The Lemur might just be the most exciting new product to be released for years. When it’s up and running, it looks like something out of Minority Report, and it’s insanely addictive.
The Lemur is a touchscreen controller that’s configured via Ethernet using JazzMutant’s Jazz Editor application, and this Ethernet connection is the only link between the Lemur and your computer.
A selection of different controller objects of varying familiarity can be created, positioned and re-sized with the mouse. The most basic objects are buttons, pads and faders – the spooky ones are the Multi-Ball areas, where little circles of light that output X/Y values gather at your finger tips. The dynamic controllers can have physical modelling applied to them, so faders can be springy, and the little balls will move naturally around their areas, bouncing off the sides like billiard balls.
The Jazz Editor application displays its own version of the Lemur screen, and all your actions are mirrored on the hardware. Once a controller object is on the Lemur screen, it will immediately respond to your touch and is ready to have its function, name and values applied to it. Each screen of controllers or objects is called an interface, and you can have several interfaces in one project (this can contain up to 1024 objects).
Projects are saved as XML files. When a project is loaded into the Lemur from the Jazz Editor (or eventually from within the Lemur’s own onboard memory), its different interfaces can be displayed as thumbnails (and selected by touch), or scrolled through using the small rectangular buttons on the hardware.
How it all works
The controllers are given their functions by linking object values, expressions (preset mathematical functions) and variables (parameters in the software you want to control). This system sounds a bit daunting – and some of the maths involved is frightening – but with a little perseverance everything soon clicks into place and you begin pondering the possibilities. Opening the Jazz Editor reveals a browser, a properties window and a big Lemur logo.
You link to the Lemur using the connect button in the top right – a window containing IP addresses and port numbers appears to ensure proper communication. Once connected, you click on the Interface icon and the screen goes blank. Then you’re ready to start building a new interface. Clicking Object presents you with a menu of those that are currently available. You then choose one – a fader, for example. This will pop up on the Lemur screen and the Jazz Editor, where its name, X and Y position and size, value and colour will be displayed in the properties window.
Once you’ve placed it where you want it on the screen you can name it – let’s say you’re creating a master fader for Reaktor and calling it Master, for example – and the fader object is also listed in the project browser. As far as the Lemur is concerned, all its controller objects output a basic value of ‘x’, so our new fader would have a value of Master.x.
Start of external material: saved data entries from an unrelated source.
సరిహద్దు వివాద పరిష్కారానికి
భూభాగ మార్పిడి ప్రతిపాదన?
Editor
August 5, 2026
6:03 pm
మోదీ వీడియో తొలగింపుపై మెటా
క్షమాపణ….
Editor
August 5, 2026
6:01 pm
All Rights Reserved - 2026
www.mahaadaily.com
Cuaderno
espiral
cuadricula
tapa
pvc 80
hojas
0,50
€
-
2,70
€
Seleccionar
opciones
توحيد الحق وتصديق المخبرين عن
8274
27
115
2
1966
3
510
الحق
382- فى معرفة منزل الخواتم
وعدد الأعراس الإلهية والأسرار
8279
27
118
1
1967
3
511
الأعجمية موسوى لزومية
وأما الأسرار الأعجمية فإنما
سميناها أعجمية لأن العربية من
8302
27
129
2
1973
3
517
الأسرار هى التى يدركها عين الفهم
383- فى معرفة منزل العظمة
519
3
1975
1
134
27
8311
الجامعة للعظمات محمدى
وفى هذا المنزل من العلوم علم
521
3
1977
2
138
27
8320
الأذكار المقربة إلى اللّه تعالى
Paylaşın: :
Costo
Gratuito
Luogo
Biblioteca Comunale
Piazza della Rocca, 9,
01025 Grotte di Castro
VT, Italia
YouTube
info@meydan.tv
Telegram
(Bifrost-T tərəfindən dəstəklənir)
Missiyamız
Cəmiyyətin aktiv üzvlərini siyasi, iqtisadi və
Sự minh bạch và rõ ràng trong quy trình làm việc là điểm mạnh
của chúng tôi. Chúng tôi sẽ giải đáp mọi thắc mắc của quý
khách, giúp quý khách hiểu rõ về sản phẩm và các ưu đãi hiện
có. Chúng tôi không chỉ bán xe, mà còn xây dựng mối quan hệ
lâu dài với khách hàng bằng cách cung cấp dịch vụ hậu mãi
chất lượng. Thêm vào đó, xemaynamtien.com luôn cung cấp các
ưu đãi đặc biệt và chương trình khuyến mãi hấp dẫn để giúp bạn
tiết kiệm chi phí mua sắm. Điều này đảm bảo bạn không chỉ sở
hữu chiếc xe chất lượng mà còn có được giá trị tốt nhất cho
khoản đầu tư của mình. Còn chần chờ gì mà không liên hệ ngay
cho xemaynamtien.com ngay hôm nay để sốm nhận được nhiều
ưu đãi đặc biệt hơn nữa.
OSC-compatible synths come with a list of their OSC controllable parameters (the OSC label for controlling the master volume could be Reaktor.MasterVolume). To make our new fader work we’d need to create what’s known in Lemur speak as an Expression. Clicking on the Expression button brings up the Edit Expression window. The OSC parameter is entered on the top line (ie, Reaktor.MasterVolume), and the value you wish to associate with it is entered below (ie, Master.x). A new Expression is then listed in the project browser: Reaktor.MasterVolume = Master.x. The new fader should control the master output of Reaktor.
You can go deeper, but don’t be put off by all this mathematical mumbo jumbo. It doesn’t take long to get into the swing of creating your own interfaces, and it becomes as addictive as Sudoku before long!
The Lemur will eventually come with tweakable presets; as it stands, making an interface is akin to programming a synth patch from scratch every time you want to hear a new sound. Happily, the current version of the Jazz Editor now has MIDI Expressions included, which effectively means that the Lemur transmits MIDI. The Lemur would show up as a MIDI node in any sequencer or synth application, making it instantly useable with just about everything.
The response of the Lemur is instantaneous, even if the graphics themselves can lag behind a little.
Certain little things could be improved: it would be good if the faders had an area of play at either end to help you set the minimum and maximum positions without missing the fader by a millimetre or two, and as yet, the meter won’t display values from the target synth. In general though, the Lemur is a joy to use and, ultimately, you’re only limited by your imagination.